→ **Exercise instructions**
Write out exactly the lines from the start of the entries through the one that contains "This screenshot has width=1073, height=720.", including both.

→ **Extracted data**
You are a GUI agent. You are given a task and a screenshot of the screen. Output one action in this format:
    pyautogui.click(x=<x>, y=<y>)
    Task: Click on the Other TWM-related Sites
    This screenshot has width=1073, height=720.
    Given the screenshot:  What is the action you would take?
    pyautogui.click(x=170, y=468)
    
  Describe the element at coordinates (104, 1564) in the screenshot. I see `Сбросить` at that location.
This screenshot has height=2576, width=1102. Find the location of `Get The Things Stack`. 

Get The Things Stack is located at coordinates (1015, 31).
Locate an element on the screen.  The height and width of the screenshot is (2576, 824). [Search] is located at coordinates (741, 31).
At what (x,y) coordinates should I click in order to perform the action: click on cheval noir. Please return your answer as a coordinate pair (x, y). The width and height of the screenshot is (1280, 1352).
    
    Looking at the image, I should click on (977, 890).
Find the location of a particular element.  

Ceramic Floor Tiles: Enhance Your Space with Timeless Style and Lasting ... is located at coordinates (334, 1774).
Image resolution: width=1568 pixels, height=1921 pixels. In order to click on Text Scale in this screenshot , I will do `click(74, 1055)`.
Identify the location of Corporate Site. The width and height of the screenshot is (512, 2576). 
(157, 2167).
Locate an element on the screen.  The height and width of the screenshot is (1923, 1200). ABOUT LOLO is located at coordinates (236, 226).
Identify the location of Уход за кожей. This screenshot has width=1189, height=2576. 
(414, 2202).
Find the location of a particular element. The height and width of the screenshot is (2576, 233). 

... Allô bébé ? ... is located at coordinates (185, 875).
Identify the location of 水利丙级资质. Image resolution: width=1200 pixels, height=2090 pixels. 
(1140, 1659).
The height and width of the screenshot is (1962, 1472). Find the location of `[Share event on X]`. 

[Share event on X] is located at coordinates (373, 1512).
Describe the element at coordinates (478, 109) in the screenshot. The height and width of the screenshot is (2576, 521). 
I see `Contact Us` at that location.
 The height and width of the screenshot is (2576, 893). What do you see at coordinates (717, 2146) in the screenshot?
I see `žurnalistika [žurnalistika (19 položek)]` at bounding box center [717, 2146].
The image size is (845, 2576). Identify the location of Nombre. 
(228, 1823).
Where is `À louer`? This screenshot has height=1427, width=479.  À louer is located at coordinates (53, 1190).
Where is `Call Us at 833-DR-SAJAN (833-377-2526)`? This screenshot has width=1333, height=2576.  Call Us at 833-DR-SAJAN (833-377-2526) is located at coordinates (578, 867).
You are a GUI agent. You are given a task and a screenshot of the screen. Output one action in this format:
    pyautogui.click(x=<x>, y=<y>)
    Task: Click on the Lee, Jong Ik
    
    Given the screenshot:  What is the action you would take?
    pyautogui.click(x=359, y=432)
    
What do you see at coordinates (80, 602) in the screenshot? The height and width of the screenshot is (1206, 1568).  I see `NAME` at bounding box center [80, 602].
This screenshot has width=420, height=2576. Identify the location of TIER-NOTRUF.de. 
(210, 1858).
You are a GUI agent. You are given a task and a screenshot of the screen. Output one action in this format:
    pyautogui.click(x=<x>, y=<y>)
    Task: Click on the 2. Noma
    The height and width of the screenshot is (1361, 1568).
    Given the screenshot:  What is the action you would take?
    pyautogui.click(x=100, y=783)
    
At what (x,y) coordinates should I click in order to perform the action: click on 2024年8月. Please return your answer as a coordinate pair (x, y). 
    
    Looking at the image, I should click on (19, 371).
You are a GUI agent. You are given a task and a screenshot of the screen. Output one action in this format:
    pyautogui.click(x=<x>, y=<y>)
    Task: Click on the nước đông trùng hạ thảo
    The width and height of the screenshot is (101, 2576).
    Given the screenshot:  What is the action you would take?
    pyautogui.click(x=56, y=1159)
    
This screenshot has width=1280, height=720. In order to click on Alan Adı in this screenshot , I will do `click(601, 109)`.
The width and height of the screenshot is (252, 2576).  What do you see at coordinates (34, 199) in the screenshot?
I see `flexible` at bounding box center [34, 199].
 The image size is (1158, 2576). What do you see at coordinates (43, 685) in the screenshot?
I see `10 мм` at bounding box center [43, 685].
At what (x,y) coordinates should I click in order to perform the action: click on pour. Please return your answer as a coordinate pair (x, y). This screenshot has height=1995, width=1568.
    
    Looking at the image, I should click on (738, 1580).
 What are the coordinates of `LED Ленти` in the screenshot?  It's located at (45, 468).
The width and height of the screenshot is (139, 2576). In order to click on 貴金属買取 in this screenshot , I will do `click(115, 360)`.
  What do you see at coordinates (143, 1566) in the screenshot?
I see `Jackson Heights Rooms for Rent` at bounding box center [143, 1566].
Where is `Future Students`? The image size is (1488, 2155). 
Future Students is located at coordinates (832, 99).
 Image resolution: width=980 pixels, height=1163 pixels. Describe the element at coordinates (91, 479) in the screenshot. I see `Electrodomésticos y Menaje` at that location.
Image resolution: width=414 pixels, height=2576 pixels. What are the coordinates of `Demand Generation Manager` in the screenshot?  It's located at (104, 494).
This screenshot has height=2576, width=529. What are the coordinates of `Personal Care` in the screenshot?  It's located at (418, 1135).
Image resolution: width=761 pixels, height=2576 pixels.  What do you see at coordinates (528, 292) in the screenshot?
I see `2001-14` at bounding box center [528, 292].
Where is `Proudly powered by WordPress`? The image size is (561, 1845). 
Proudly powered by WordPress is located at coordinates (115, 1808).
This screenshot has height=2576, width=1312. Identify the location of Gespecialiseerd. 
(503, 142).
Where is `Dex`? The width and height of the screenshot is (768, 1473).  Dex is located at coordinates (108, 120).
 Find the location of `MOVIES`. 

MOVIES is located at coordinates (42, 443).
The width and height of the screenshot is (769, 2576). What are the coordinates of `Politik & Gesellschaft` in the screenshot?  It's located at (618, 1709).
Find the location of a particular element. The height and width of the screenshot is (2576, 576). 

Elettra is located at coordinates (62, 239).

→ **Output for this exercise**
You are a GUI agent. You are given a task and a screenshot of the screen. Output one action in this format:
    pyautogui.click(x=<x>, y=<y>)
    Task: Click on the Other TWM-related Sites
    This screenshot has width=1073, height=720.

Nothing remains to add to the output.